For recent transfers, see Transfers summer 2026 and Transfers winter 2025–26.

| No. | Pos. | Nation | Player |
|---|---|---|---|
| 1 | GK | BUL | Dimitar Iliev |
| 2 | DF | BUL | Yordan Radev |
| 4 | DF | BUL | Nikolay Dimitrov |
| 5 | MF | FRA | Joachim Amijekori (on loan from Fratria) |
| 7 | MF | BUL | Ivan Tomov |
| 8 | MF | BUL | Nikola Vladev |
| 9 | FW | BUL | Nikolay Trifonov |
| 10 | FW | BUL | Tolga Myurvet |
| 11 | FW | BUL | Martin Yanakiev |
| 12 | DF | BUL | Ivaylo Popov |

| No. | Pos. | Nation | Player |
|---|---|---|---|
| 14 | DF | BUL | Ivan Ivanov |
| 15 | FW | BUL | Preslav Slavkov |
| 17 | MF | BUL | Teodor Totev |
| 18 | DF | BUL | Radoslav Petrov |
| 19 | MF | BUL | Aleksandar Yordanov |
| 20 | FW | BUL | Martin Petkov |
| 21 | DF | BUL | Miroslav Nachev |
| 22 | FW | UKR | Andriy Kunitsyn (on loan from Fratria) |
| 23 | MF | BUL | Yordan Toskov |
| 27 | GK | BUL | Martin Hristov |

==Notable players==

Had international caps for their respective countries, held any club record, or had more than 100 league appearances.

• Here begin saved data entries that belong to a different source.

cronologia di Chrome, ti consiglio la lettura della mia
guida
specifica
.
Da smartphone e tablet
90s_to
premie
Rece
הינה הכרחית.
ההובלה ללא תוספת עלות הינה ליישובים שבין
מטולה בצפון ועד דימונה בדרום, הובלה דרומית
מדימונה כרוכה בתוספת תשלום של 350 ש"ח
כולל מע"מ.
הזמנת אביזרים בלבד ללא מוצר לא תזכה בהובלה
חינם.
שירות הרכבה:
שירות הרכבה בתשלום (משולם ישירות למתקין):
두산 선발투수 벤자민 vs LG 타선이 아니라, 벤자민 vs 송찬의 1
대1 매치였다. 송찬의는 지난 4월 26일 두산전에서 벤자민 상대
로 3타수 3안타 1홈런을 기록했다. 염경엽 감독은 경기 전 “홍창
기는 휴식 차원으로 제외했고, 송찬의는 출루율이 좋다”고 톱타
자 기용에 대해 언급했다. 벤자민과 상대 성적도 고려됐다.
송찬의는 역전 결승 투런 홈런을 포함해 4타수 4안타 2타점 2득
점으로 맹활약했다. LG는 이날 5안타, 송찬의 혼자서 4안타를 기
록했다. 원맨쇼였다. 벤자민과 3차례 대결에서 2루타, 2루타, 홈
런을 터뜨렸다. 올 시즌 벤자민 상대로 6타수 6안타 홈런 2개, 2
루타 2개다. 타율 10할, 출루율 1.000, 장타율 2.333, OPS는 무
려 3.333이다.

Players whose name is listed in bold represented their countries.

- Bulgaria
- Daniel Georgiev
- Hristiyan Hristov
- Tsvetan Iliev
- Genadi Lugo
- Viktor Mitev
- Mihail Venkov

- Asia
- Nozim Babadjanov

- Africa
- STP Adjeil Neves

==Past seasons==
===League positions===

| Season | League | Place | W | D | L | GF | GA | Pts | Bulgarian Cup |
| 2011–12 | V AFG (III) | 10 | 8 | 7 | 13 | 43 | 34 | 36 | not qualified |
| 2012–13 | V AFG | 7 | 11 | 8 | 9 | 37 | 31 | 41 | not qualified |
| 2013–14 | V AFG | 13 | 8 | 2 | 20 | 39 | 63 | 26 | not qualified |
| 2014–15 | V AFG | 2 | 24 | 4 | 2 | 85 | 14 | 76 | not qualified |
| 2015–16 | V AFG | 1 | 24 | 1 | 1 | 79 | 14 | 73 | First round |
| 2016–17 | Third League | 1 | 24 | 4 | 0 | 67 | 9 | 76 | First round |
| 2017–18 | Second League (II) | 11 | 10 | 9 | 11 | 37 | 40 | 39 | First round |
| 2018–19 | Second League | 7 | 10 | 7 | 13 | 27 | 35 | 37 | Second round |
Green marks a season followed by promotion, red a season followed by relegation.